Donald Trump and Michael Cohen are inextricably linked. The White House should stop pretending otherwise.
Image: Michael Cohen, attorney for The Trump Organization, arrives at Trump Tower in New York City
Michael Cohen, attorney for The Trump Organization, arrives at Trump Tower in New York City, U.S. January 17, 2017. REUTERS/Stephanie Keith - RTSVX0Z

On Air Force One yesterday, a reporter asked White House Press Secretary Sarah Huckabee Sanders, "Is Michael Cohen still the president's personal attorney?" She replied, "I believe they've still got some ongoing things, but the president has a large number of attorneys, as you know."

Hogan Gidley, another White House spokesman, used very similar language on CNN last night, emphasizing Donald Trump's "many" lawyers, of which Cohen was merely one.

And just like that, the effort to put some distance between the scandal-plagued president who's under investigation and the scandal-plagued lawyer who's under investigation got underway. The Washington Post's Aaron Blake highlighted the problem: this is never going to work.

Come on. Trump certainly has a lot of lawyers -- especially given his special counsel investigation problem -- but Cohen was the only one negotiating hush-money payments with porn stars, appearing on TV as a surrogate, and to whom Trump regularly referred as "my attorney." Cohen is the guy who has expressed unflinching and complete loyalty to Trump.Cohen isn't just another lawyer. In fact, "lawyer" doesn't begin to describe his closeness to Trump.

Quite right. Any effort to put some distance between Trump and Cohen may be hilarious, but it's also doomed. Axios today accurately described Cohen as Trump's "make-it-go-away guy," adding, "Cohen ... is the only person on earth intertwined in Trump's professional, political, personal, legal and family life"

Try Googling "Trump," "Cohen," and "fixer." The list of results isn't short.

The trouble is, the White House appears to have a playbook featuring exactly one play: "Let's pretend Trump isn't close with the guy in trouble, if he knows the guy at all."

We first saw this play in earnest when Paul Manafort was indicted, at which point Trump's former campaign chairman became some random staffer "who played a very limited role for a very limited amount of time."

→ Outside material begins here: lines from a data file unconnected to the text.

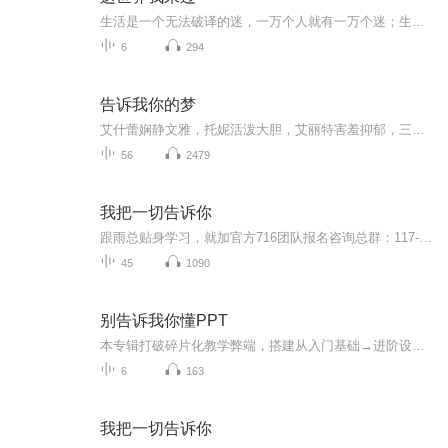
生活是一个无法破译的迷，一万个人就有一万个迷；生活是一部无字的书，每个人都有自己的读法；生活是一道无解的题，无论怎么演算都是徒劳。 生活是一种经历，是一种感觉，是一种悟性，是一种心境。我不曾经历过大风大浪的洗劫，对生活也只是一知半解。...
6
294
告诉我你的梦
艾什蕾娴静文雅，托妮活泼大胆，艾丽特害羞抑郁，三个姑娘性格迥异却密不可分。先后有五个和她们接近的男子被谋杀和阉割……究竟谁该为这些罪行受到惩罚？究竟是什么引起她们的刻骨仇恨？年轻律师如何冒险辩护？心理医生又将如何拯救她们？
56
2479
我把一切告诉你
跟雨总贴身学习，就加官方716团队报名咨询总群：117-417-285，验证：FM这是一位从欠债百万到公司市值过亿的销售实战高手，以亲身经历写的一本纪实笔记（上午看，下午用）。有人看过这本书一天卖出3套别墅，有人半年加薪10万，也有人看过之后，帮公司多挣20...
45
1090
别告诉我你懂PPT
本专辑打破碎片化教学弊端，搭建从入门基础→进阶设计→高阶实战→全能输出的完整闭环课程体系，覆盖PPT全部核心技能。课程循序渐进、层层递进，从软件基础操作、界面认知、快捷键速成，到版式布局、色彩搭配、字体规范等设计原理，再到动画交互、母版批量...
6
163
我把一切告诉你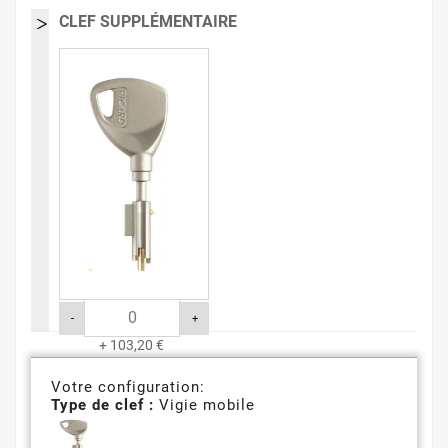
CLEF SUPPLÉMENTAIRE
-
+
+ 103,20 €
Votre configuration:
Type de clef :
Vigie mobile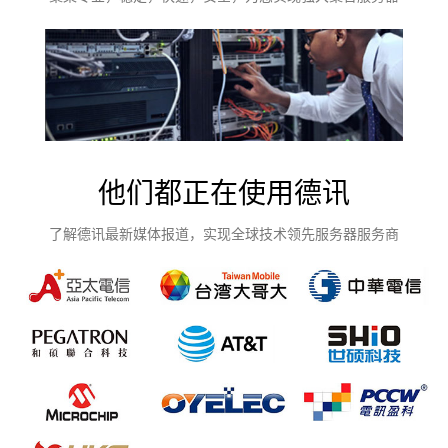
他们都正在使用德讯
了解德讯最新媒体报道，实现全球技术领先服务器服务商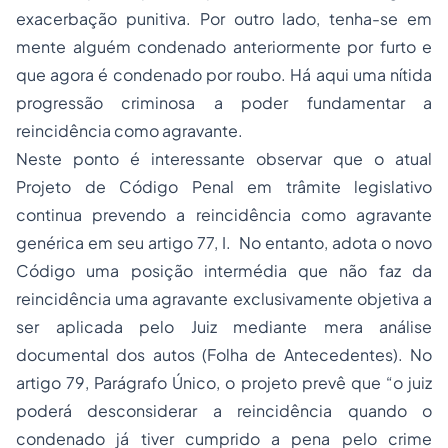
exacerbação punitiva. Por outro lado, tenha-se em
mente alguém condenado anteriormente por furto e
que agora é condenado por roubo. Há aqui uma nítida
progressão criminosa a poder fundamentar a
reincidência como agravante.
Neste ponto é interessante observar que o atual
Projeto de Código Penal em trâmite legislativo
continua prevendo a reincidência como agravante
genérica em seu artigo 77, I. No entanto, adota o novo
Código uma posição intermédia que não faz da
reincidência uma agravante exclusivamente objetiva a
ser aplicada pelo Juiz mediante mera análise
documental dos autos (Folha de Antecedentes). No
artigo 79, Parágrafo Único, o projeto prevê que “o juiz
poderá desconsiderar a reincidência quando o
condenado já tiver cumprido a pena pelo crime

When White House National Security Advisor Michael Flynn was forced to resign in disgrace, Team Trump decided he was "a former Obama administration official" who did some "volunteer" work for the president.

Carter Page was described as someone Trump "does not know." George Papadopoulos was dismissed as a "coffee boy." Trump World even tried to downplay its association with Cambridge Analytica, the Trump campaign's data firm.

None of these efforts has been especially successful, but when it comes to Michael Cohen, the White House should probably stop trying now. The two are inextricably linked.